The production of flour based products has served as a staple food source from times too early to determine. Somewhat similarly, the automated production of pasta products has also received a great deal of attention over an extended number of years. These devices have covered a variety of applications from the production of precooked stuffed pasta products such as manicotti and ravioli.
While the production of products such as these has received significant amount of attention during the years, the production of the product known as lasagna appears to have received much less consideration. Thus, while broad lasagna type noodles are produced in large quantities, the responsibility falls upon the purchaser to cook the noodles and layer them with other substances such as meat, cheese and sauce in order to produce the finished product which is then baked. With the demands of today's society, and the general appeal that lasagna has to the public, there is little doubt that an easy to prepare yet quality lasagna product is desirable.
When considering the state of the art, several reasons for the failure to economically product such a product are suggested. Since the lasagna product is not enclosed as other pasta type products, it is necessary to work with separate continuous strips of pasta noodles. In order to provide a filling between these separate noodle strips, various alignment steps must be performed. To do this economically, it is preferable to deal with the separate strips as a single unit and avoid the use of separate hoppers and extruders as has been done in the past. The difficulty becomes more evident when as in the present invention, one wishes to provide a precooked product. Since it is not desirable to cook the product after the filling has been introduced and since most prior art devices that deal with more than one strip use separate hoppers for each strip, it would be necessary to join the strips for cooking, or use separate cooking means, then separate strips for filling and rejoin them. In addition to the difficulties encountered in aligning separate noodle strips, as the process is extended to include steps such as extruding, cooking filling and cutting, breakage of the strips becomes a difficulty.
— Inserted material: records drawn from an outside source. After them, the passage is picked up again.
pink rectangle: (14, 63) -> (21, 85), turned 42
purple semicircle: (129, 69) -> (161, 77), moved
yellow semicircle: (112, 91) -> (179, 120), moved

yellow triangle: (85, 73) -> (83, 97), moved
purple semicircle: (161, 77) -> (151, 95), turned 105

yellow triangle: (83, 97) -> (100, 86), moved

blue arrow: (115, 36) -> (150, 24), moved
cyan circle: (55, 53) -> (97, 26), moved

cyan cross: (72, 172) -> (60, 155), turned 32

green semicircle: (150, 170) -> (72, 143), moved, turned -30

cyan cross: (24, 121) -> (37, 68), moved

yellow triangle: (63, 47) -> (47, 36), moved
Should one seek to overcome this difficulty by providing slack into the noodle strips for an asynchronous process, greater difficulties in alignment are encountered.
I also found that when providing a precooked, ready to bake lasagna product, other difficulties are encountered in the production of a product satisfactory to the ultimate consumer. The individual who makes his own lasagna product has little or no difficulty distributing the filling substances such as meat, cheese, and sauce evenly upon the layers of noodle. However, when the product is precooked and purchased frozen, there is little or no opportunity to evenly distribute the ingredients without trying to separate the product into its components. Thus, whereas other manufacturers of noodle strips seek to inhibit the flow of sauce, since the preparer is applying the sauce where he desires it to be, the noodle strip configuration that assists and enhances the flow of sauce without the ultimate consumer having to separate the product. In addition, the filling between the noodle strips must be consistent and even throughout the product.
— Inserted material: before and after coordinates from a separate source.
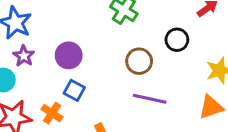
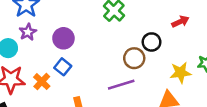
brown circle: (139, 61) -> (134, 58), moved
purple line: (150, 99) -> (121, 85), turned -40

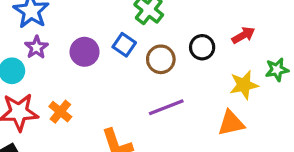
red arrow: (180, 22) -> (243, 35), moved
brown circle: (134, 58) -> (161, 59), moved
blue square: (63, 67) -> (124, 45), moved

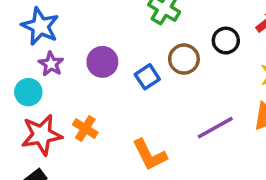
blue square: (124, 45) -> (147, 77), moved, turned 30
purple line: (166, 107) -> (215, 128), moved

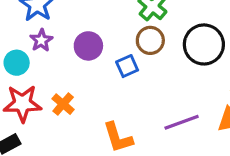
black circle: (226, 41) -> (204, 44), size x1.6
brown circle: (184, 59) -> (150, 40), moved

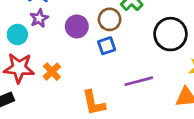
brown circle: (150, 40) -> (110, 19), moved
purple line: (182, 122) -> (139, 81), moved

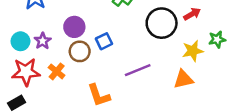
purple star: (39, 18) -> (43, 41), moved
brown circle: (110, 19) -> (80, 51), moved

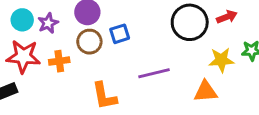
orange cross: (57, 71) -> (59, 61), turned 35

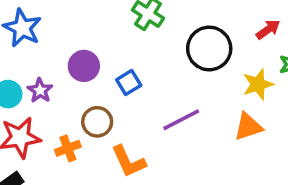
red arrow: (227, 17) -> (268, 29), moved
brown circle: (89, 42) -> (97, 122), moved
orange cross: (59, 61) -> (68, 148), moved

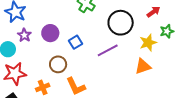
purple star: (40, 90) -> (24, 35), moved
purple line: (181, 120) -> (108, 50), moved
orange cross: (68, 148) -> (43, 87), moved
With these ideas in mind, I began working on my invention. The approach which led me to the development of my present invention was the realization that the use of slack in the noodle strips for the asynchronous production of the product would aid in the simultaneous production of the strips and help avoid breakage if the strips could be properly aligned prior to filling.
It was, therefore, an object of this invention to provide a machine for the continuous asynchronous production of a precooked lasagna product.
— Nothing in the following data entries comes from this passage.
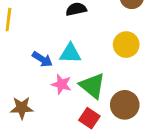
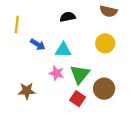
blue arrow: (42, 59) -> (38, 44), moved
green triangle: (92, 86) -> (80, 74), turned 30

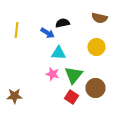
blue arrow: (38, 44) -> (47, 33), moved
brown star: (27, 91) -> (14, 96), moved

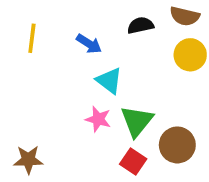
black semicircle: (62, 23) -> (141, 25), moved
yellow circle: (96, 47) -> (190, 55), moved
cyan triangle: (58, 53) -> (109, 81), turned 35

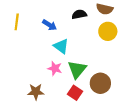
brown star: (28, 160) -> (36, 92), moved

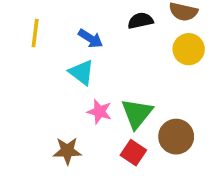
cyan triangle: (61, 46) -> (82, 72), moved

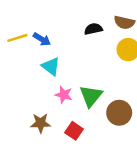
yellow line: (35, 33) -> (17, 38), turned 66
blue arrow: (90, 38) -> (42, 39), moved
red square: (133, 153) -> (74, 131), moved

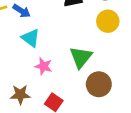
green triangle: (91, 96) -> (81, 57), moved

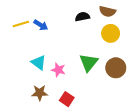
cyan triangle: (31, 38) -> (39, 63), moved
brown circle: (99, 84) -> (116, 68), moved

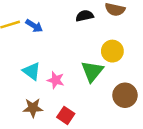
yellow circle: (111, 33) -> (112, 51), moved
brown circle: (116, 68) -> (125, 95), moved

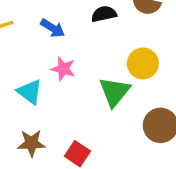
blue arrow: (34, 26) -> (53, 28), moved
pink star: (56, 80) -> (63, 69), moved

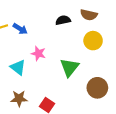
blue arrow: (53, 28) -> (20, 29), moved
yellow circle: (143, 63) -> (93, 41), moved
Another object of this invention was to provide such a machine which would limit breakage of the noodles and thus avoid the need to interrupt the process.
Another object of this invention was to provide a machine which would produce a precooked lasagna product wherein the inner filling was continuous and evenly distributed.
Another object of this invention was to provide a precooked lasagna product which enhanced sauce migration and flow.
Other objects of this invention will become apparent to those familiar with this field as the detailed description is considered.